Por ironia do destino, talvez justiça divina ou apenas as instituições democráticas funcionando corretamente, o ex-presidente Jair Bolsonaro se tornou inelegível nesta sexta-feira, 30 de junho, no julgamento de um evento transmitido pela TV Brasil. Ainda cabe recurso da defesa.
A decisão do Tribunal Superior Eleitoral foi por cinco votos contra Bolsonaro e dois favoráveis. Apenas os ministros Raul Araújo e Nunes Marques tentaram livrar o ex-presidente. A condenação a 8 anos de inelegibilidade é por abuso de poder político e uso indevido dos meios de comunicação. No caso, a TV pública.
O julgamento se refere à reunião que Bolsonaro fez no dia 18 de julho com dezenas de embaixadores no Palácio da Alvorada e fez acusações contra o sistema eleitoral brasileiro, sem apresentar provas. A denúncia apresentada pelo PDT faz referência à transmissão, ao vivo, de todo o evento pela TV Brasil, com duração de 47min20s. O vídeo agora aparece como “oculto” no YouTube, pois foi retirado do ar a pedido da justiça no decorrer do processo.
O evento ocorreu dentro do período em que a transmissão de pronunciamentos de autoridades em veículos de comunicação são proibidos pela Lei Eleitoral.
EBC não se posiciona
Os veículos da EBC noticiaram o julgamento e deram na manchete a condenação. Porém, as reportagens apenas mencionam o fato do evento em julgamento ter sido transmitido pela TV Brasil, como no texto da Agência Brasil:
“Além de ser realizado no Alvorada, o evento foi transmitido pela TV Brasil, emissora de comunicação pública da Empresa Brasil de Comunicação (EBC).”
O mesmo se repete na Radioagência Nacional e na própria TV Brasil. Destacamos uma fala do presidente do TSE, ministro Alexandre de Moraes, que cita a TV Brasil em seu voto a favor da inelegibilidade de Bolsonaro:
“Toda a produção foi feita para que a TV Brasil divulgasse mas, mais do que isso, para que a máquina existente de desinformação nas redes sociais multiplicasse essas informações, para que se chegasse diretamente ao eleitorado, como chegou”.
Ou seja, no entendimento do ministro, a TV Brasil serviu de palanque eleitoral para a rede de desinformação operada pelo bolsonarismo.
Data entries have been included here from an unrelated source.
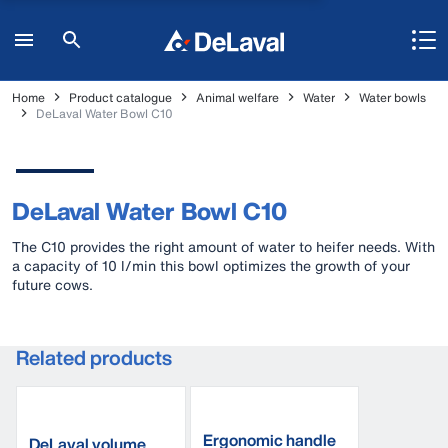
Home
Product catalogue
Animal welfare
Water
Water bowls
DeLaval Water Bowl C10
DeLaval Water Bowl C10
The C10 provides the right amount of water to heifer needs. With
a capacity of 10 l/min this bowl optimizes the growth of your
future cows.
Related products
Ergonomic handle
DeLaval volume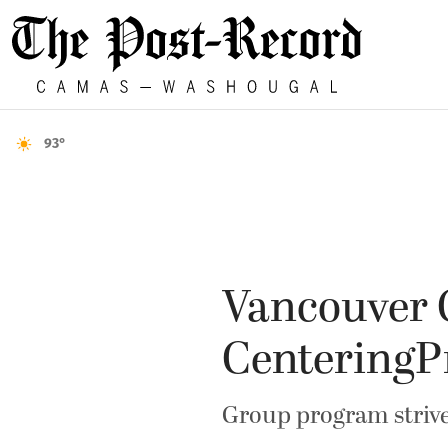
93°
Vancouver C
CenteringP
Group program strive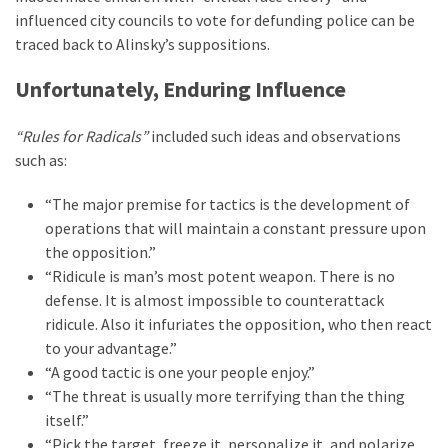
Clothing
influenced city councils to vote for defunding police can be
Faces
traced back to Alinsky’s suppositions.
Deportation
And
Unfortunately, Enduring Influence
THIS
Humiliation
“Rules for Radicals”
included such ideas and observations
such as:
Embracing
Suffering
“The major premise for tactics is the development of
As
operations that will maintain a constant pressure upon
Part
the opposition.”
of
“Ridicule is man’s most potent weapon. There is no
Faith
defense. It is almost impossible to counterattack
and
ridicule. Also it infuriates the opposition, who then react
Life
to your advantage.”
“A good tactic is one your people enjoy.”
Global
“The threat is usually more terrifying than the thing
Speech
itself.”
Code
“Pick the target, freeze it, personalize it, and polarize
Caberia, portanto, um editorial da EBC ou, no mínimo, uma nota explicativa sobre o caso. Nem que fosse para dizer que a gestão mudou e que o uso indevido dos meios de comunicação para fins eleitorais não voltaria a acontecer nos veículos públicos. Mas nada foi dito pela EBC e permanece a prática da falta de transparência e síndrome de avestruz, apesar do novo governo e da nova gestão da empresa.
Uso e abuso
Como esta Ouvidoria Cidadã da EBC denunciou, o governo Bolsonaro transformou a emissora pública em um aparato de propaganda política e promoção pessoal do presidente. Além do caso julgado, publicamos análise de outros dois crimes eleitorais envolvendo transmissões do governo pela TV pública durante o período eleitoral e desequilíbrio na cobertura.
Na primeira semana de campanha eleitoral na TV, mostramos que a EBC utilizou os telejornais diários para privilegiar as inserções do presidente e então candidato à reeleição na TV Brasil. A cobertura somou 27min41s de aparições de Jair Bolsonaro no Brasil em Dia, Repórter Brasil Tarde e Repórter Brasil Noite apenas de 22 de agosto a 3 de setembro, sem contar as aparições em reportagens sobre agenda dos candidatos à Presidência.
Outra estratégia foi veicular diversas entrevistas com ministros dadas ao radiojornal da comunicação de governo A Voz do Brasil no Repórter Brasil Noite, nas quais as autoridades faziam propaganda aberta dos atos do governo, somando quase 7 horas de exposição durante o período eleitoral no principal telejornal da TV pública.
Crimes eleitorais utilizando a TV Brasil não faltam. Que continuem os processos e que sirvam de lição para que todo e qualquer governo entenda a importância da comunicação pública. E que se faça de fato a separação da comunicação de governo dentro da EBC.